Copy out all lines in the data below containing the string "Holyart".

*LISTED ENTRIES*:
====
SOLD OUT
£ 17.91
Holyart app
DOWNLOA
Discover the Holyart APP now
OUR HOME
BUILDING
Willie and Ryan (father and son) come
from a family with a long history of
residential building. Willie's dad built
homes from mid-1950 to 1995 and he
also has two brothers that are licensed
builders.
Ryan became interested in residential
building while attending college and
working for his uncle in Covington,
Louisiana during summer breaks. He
====
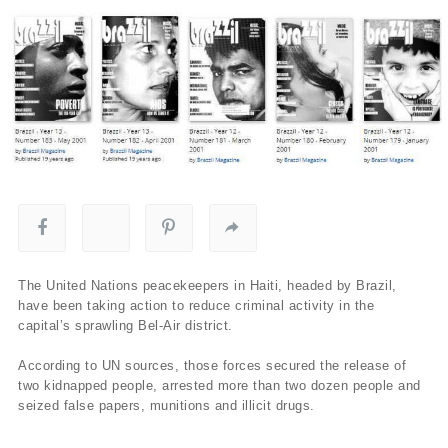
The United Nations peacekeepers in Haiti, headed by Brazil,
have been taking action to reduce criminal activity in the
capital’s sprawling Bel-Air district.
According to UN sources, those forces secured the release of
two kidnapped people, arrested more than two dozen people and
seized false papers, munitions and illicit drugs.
====
*EXERCISE SOLUTION*:
Holyart app
Discover the Holyart APP now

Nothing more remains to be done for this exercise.